-------- GIVEN INFORMATION --------
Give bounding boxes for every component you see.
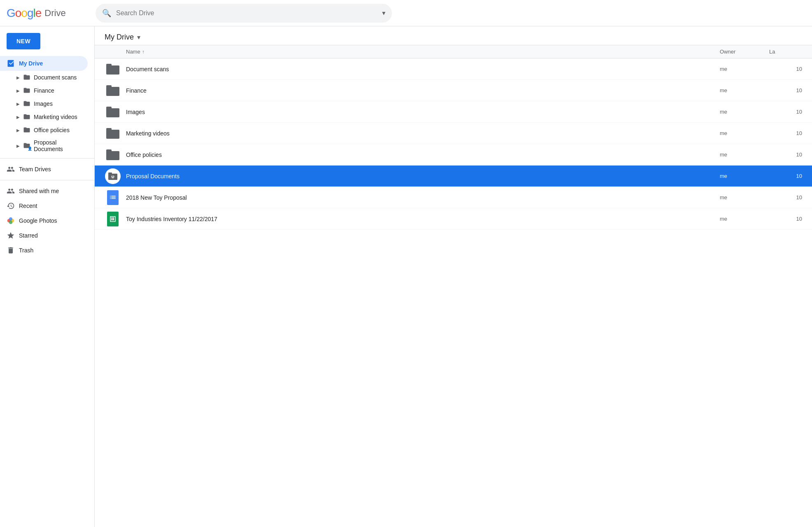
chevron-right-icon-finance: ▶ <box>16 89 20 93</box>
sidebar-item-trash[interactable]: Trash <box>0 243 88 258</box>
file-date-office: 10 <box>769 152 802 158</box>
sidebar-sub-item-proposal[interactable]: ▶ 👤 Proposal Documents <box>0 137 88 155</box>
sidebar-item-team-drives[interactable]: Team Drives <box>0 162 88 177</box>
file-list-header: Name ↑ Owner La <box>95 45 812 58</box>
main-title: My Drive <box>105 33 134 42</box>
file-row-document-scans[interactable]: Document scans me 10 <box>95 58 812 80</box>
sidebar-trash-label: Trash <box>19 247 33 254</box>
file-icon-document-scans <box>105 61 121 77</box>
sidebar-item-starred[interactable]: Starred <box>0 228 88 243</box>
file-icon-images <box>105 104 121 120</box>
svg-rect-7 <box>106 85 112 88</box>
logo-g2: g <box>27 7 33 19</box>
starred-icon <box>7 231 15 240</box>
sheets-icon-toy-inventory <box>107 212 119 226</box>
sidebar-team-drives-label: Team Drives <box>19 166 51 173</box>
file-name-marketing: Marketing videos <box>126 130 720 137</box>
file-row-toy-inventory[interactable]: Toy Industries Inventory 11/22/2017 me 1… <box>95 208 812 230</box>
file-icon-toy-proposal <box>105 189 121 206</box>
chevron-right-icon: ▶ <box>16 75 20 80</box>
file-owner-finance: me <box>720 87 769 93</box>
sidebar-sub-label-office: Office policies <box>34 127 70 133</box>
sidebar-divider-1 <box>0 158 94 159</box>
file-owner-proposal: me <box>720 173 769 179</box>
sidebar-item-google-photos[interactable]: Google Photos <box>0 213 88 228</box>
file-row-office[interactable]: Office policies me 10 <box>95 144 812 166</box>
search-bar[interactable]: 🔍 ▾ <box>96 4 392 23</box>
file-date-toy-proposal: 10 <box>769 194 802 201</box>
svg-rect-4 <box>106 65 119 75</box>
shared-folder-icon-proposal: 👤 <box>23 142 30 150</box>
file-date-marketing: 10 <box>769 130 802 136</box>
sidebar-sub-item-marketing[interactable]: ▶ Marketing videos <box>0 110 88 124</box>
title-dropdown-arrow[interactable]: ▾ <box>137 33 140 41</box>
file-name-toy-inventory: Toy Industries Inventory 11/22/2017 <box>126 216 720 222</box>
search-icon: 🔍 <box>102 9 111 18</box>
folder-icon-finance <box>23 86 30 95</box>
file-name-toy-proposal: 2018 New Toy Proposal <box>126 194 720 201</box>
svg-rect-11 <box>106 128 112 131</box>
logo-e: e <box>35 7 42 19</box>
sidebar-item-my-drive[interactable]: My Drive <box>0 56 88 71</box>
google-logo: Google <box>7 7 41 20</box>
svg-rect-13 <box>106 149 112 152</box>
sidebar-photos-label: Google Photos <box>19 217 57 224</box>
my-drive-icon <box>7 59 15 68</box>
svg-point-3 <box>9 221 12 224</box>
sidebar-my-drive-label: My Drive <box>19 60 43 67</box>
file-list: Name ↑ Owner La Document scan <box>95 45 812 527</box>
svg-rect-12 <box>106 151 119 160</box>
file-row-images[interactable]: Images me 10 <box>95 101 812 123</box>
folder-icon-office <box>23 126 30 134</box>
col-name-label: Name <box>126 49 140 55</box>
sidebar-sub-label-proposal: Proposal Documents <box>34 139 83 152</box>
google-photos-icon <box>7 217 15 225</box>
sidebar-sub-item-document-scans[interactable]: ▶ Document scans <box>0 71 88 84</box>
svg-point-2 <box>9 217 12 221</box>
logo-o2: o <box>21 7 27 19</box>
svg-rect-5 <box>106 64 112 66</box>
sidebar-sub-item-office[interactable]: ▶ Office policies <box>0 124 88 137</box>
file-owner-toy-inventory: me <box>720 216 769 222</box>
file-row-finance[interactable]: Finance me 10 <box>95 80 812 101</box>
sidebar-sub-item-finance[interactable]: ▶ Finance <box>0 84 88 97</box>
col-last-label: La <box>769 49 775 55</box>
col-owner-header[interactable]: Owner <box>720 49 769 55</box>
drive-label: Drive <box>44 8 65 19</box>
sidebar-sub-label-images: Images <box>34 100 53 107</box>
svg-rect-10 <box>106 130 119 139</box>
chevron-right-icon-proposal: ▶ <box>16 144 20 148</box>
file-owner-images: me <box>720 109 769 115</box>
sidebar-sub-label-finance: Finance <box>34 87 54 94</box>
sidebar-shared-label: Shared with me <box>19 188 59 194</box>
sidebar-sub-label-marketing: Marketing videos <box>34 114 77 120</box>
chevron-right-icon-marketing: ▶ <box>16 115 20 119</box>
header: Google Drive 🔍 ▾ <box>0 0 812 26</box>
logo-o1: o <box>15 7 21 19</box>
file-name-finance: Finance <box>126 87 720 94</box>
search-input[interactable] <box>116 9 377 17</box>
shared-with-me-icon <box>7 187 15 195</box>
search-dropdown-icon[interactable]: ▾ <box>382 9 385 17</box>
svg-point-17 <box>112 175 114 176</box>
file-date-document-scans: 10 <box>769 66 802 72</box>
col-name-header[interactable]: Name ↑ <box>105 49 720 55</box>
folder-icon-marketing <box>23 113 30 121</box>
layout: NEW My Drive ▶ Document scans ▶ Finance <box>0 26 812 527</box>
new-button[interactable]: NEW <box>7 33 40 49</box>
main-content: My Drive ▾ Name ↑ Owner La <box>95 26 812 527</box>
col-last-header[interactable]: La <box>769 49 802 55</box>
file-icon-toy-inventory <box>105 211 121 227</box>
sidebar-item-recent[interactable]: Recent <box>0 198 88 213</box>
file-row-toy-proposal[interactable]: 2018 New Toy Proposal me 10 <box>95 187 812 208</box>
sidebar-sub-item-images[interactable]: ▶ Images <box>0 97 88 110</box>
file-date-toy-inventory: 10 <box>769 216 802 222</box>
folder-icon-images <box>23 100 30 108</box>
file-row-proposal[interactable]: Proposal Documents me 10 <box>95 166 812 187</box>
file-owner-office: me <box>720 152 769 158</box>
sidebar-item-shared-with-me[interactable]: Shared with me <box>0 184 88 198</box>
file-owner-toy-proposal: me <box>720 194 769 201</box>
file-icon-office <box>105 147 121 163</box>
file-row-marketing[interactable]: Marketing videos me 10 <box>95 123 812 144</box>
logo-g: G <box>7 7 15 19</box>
--------
**WORK TO BE COMPLETED:**
Copy each line of the listing that carries the string "team".

**RESPONSE TO THIS EXERCISE:**
sidebar-item-team-drives[interactable]: Team Drives <box>0 162 88 177</box>
sidebar-team-drives-label: Team Drives <box>19 166 51 173</box>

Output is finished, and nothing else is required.